DATA SHOWN ▸
━━━━━━
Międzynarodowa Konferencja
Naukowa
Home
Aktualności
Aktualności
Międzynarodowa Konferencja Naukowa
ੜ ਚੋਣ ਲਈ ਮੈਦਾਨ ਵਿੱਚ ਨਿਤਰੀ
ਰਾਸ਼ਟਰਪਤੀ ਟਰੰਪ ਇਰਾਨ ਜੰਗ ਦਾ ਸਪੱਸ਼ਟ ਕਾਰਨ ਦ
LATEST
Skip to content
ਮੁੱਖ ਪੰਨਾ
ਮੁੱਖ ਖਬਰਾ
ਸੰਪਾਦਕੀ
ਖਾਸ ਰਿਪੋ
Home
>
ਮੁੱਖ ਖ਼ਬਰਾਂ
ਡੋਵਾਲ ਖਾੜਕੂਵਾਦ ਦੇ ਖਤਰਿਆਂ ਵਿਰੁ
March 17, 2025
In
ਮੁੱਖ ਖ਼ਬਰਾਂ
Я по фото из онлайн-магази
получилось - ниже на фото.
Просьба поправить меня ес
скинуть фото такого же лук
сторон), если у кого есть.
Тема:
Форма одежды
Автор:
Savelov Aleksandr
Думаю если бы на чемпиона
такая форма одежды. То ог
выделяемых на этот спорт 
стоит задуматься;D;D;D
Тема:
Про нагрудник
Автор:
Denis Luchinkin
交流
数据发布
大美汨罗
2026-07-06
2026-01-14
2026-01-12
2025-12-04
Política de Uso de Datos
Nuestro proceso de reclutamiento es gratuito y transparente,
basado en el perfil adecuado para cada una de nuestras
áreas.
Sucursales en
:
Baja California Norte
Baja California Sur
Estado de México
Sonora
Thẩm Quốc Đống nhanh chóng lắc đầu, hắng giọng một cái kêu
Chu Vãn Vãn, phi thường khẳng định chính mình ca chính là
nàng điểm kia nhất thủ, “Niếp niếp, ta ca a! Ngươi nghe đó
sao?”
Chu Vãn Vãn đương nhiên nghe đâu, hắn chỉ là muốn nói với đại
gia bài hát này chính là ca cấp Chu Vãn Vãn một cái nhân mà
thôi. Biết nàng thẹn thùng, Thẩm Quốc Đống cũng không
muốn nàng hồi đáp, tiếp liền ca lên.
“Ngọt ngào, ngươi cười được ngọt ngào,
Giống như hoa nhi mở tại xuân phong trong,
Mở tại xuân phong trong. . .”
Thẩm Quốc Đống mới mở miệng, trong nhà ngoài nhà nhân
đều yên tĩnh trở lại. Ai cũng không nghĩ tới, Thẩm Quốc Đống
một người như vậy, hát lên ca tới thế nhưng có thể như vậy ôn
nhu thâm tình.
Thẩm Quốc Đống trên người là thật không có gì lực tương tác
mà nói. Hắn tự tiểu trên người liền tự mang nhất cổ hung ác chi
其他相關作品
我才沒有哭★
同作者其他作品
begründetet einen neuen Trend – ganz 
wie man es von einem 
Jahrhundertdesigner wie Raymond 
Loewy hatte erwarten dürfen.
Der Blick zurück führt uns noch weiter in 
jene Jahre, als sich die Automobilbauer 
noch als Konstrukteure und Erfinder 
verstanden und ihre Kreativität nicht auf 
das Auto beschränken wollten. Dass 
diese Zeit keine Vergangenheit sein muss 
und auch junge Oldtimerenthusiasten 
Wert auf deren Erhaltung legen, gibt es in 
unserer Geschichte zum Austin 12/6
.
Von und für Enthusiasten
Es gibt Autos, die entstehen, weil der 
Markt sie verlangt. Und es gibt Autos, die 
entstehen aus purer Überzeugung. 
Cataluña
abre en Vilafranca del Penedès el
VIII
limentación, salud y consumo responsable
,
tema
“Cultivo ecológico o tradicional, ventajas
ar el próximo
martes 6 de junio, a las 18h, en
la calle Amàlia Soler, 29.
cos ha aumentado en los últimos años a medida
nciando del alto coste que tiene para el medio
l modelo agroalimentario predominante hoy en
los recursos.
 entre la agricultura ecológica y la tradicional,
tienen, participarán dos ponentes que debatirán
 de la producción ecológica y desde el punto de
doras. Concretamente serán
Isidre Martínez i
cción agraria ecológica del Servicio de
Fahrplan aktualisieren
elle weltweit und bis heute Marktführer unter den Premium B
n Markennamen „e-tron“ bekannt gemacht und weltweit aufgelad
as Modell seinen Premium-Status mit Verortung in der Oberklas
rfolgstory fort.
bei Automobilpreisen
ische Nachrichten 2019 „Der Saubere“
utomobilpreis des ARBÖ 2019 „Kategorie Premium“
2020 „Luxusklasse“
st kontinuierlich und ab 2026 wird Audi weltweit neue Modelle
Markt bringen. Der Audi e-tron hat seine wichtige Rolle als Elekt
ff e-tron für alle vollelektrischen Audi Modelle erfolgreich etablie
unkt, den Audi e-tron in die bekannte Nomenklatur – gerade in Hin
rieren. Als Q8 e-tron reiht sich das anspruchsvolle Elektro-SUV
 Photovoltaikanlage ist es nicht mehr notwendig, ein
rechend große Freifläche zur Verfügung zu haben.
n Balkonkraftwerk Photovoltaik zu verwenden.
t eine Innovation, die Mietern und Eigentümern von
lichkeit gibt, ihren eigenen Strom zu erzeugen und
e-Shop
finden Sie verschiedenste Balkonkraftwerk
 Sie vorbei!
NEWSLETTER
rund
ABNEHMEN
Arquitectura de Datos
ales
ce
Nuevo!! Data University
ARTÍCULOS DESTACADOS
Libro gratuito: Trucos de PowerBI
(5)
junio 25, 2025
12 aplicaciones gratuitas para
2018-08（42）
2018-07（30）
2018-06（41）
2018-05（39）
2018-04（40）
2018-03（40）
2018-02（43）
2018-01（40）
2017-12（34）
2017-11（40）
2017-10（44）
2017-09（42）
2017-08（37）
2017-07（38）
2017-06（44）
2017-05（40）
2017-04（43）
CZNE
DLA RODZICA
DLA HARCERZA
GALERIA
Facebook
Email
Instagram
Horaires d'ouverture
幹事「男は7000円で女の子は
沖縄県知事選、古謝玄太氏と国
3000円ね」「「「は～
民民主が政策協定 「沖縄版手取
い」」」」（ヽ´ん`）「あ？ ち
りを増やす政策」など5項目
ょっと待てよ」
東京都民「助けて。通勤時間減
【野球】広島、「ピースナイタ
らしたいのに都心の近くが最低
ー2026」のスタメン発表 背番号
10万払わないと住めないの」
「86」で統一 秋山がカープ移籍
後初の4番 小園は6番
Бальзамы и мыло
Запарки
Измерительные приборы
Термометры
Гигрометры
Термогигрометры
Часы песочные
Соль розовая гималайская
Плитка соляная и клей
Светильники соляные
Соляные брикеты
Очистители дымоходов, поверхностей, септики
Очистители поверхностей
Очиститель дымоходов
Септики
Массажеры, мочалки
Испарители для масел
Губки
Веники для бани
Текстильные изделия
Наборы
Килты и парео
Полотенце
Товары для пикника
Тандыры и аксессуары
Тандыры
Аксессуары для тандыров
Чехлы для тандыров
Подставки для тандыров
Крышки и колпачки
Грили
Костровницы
━━━━━━
WORK ITEM ▸ From the entries above, extract each line containing "người".

TASK RESPONSE ▸
một người như vậy, hát lên ca tới thế nhưng có thể như vậy ôn
Thẩm Quốc Đống trên người là thật không có gì lực tương tác
mà nói. Hắn tự tiểu trên người liền tự mang nhất cổ hung ác chi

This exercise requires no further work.